__WHAT THE EXERCISE ASKS__
Exact transcription begins at the first line of the material below and ends with the line holding "analytics partners who"; pictures are skipped.

::: RECORDS SHOWN :::

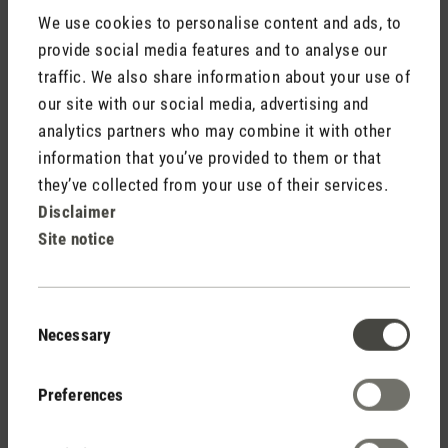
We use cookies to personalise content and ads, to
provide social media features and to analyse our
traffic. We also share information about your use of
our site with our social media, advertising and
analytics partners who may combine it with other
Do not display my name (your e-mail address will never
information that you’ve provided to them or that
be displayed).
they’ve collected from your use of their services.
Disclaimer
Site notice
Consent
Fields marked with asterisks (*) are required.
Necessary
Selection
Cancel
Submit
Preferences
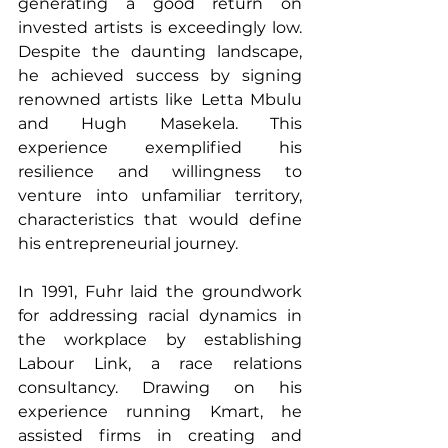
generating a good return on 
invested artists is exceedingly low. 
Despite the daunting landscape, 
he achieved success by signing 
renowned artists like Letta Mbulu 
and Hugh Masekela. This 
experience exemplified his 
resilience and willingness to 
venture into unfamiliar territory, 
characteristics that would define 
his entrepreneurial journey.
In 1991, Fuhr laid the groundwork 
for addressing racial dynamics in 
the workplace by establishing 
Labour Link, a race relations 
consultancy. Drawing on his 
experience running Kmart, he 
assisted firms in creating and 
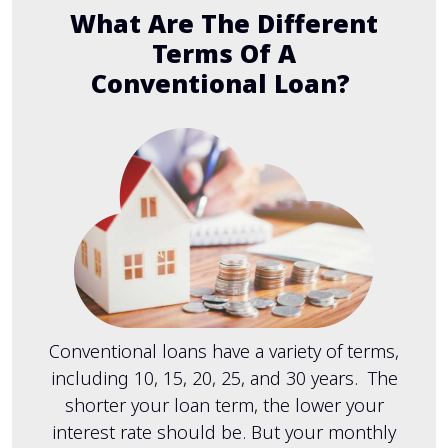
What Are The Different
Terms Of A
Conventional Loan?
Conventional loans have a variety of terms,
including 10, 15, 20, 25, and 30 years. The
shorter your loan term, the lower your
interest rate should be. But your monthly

:::

__FINISHED TASK__
We use cookies to personalise content and ads, to
provide social media features and to analyse our
traffic. We also share information about your use of
our site with our social media, advertising and
analytics partners who may combine it with other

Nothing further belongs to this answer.